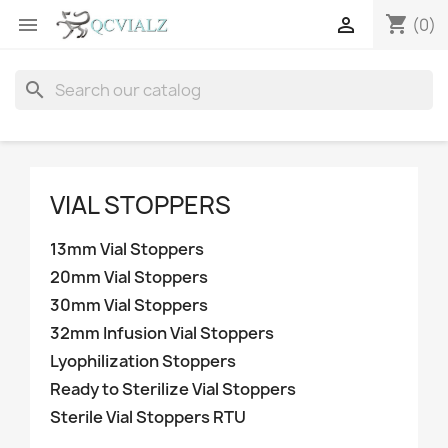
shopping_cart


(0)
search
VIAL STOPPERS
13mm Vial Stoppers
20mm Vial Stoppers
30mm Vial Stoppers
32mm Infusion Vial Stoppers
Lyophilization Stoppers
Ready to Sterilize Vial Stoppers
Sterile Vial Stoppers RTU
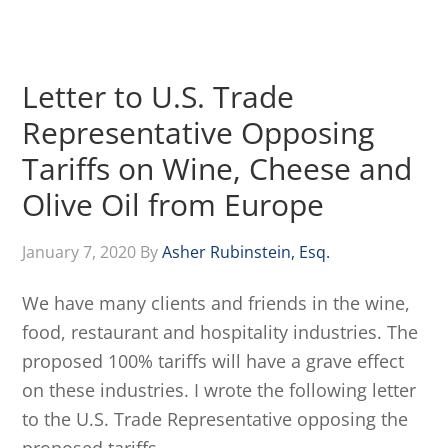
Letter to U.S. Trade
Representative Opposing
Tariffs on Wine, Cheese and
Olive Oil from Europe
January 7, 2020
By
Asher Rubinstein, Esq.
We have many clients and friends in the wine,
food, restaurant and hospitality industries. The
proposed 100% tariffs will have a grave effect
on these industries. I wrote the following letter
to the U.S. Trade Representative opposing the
+ + +
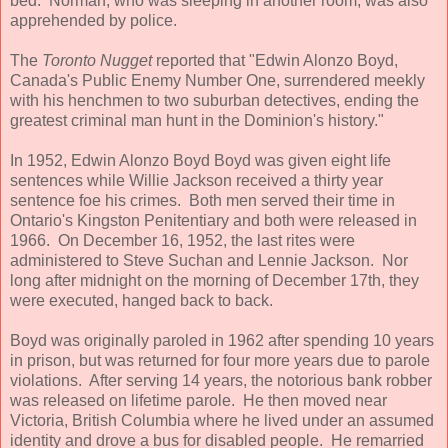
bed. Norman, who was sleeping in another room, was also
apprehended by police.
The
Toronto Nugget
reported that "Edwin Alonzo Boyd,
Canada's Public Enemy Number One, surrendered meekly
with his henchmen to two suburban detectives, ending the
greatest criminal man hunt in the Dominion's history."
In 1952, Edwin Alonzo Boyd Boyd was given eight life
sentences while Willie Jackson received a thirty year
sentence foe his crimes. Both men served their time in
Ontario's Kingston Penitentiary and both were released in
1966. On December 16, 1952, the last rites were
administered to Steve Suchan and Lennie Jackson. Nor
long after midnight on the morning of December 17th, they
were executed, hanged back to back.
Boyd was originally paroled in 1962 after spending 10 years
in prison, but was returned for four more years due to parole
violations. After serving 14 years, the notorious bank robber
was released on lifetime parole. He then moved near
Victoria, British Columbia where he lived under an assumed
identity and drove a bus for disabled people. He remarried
+ + +
Every line above from the line with "proposed 100% tariffs" to the line with "to the U.S. Trade Representative opposing the" is wanted, ends included; write them out exactly and add no other line.

proposed 100% tariffs will have a grave effect
on these industries. I wrote the following letter
to the U.S. Trade Representative opposing the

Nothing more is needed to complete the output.